== Exercise directions ==
How do the lines below between the ones holding "Showing 20 of 90 programs" and "Now enrolling 2 years to 5 years", inclusive, read? Give them again exactly, with no other lines.

== Dataset entries ==

=====

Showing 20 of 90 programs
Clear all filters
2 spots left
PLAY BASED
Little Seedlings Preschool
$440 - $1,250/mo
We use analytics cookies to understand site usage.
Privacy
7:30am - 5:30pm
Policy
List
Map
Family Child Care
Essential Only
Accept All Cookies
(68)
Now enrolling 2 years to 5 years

=====

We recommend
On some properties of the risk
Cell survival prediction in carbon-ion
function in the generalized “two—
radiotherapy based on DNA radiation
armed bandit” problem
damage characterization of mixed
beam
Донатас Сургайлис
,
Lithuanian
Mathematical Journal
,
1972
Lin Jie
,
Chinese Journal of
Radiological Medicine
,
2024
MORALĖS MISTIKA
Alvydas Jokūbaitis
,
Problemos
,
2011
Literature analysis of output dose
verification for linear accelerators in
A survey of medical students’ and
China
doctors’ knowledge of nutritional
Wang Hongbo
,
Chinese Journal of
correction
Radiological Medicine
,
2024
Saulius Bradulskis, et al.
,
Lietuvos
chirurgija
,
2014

=====

== The completed task ==
Showing 20 of 90 programs
Clear all filters
2 spots left
PLAY BASED
Little Seedlings Preschool
$440 - $1,250/mo
We use analytics cookies to understand site usage.
Privacy
7:30am - 5:30pm
Policy
List
Map
Family Child Care
Essential Only
Accept All Cookies
(68)
Now enrolling 2 years to 5 years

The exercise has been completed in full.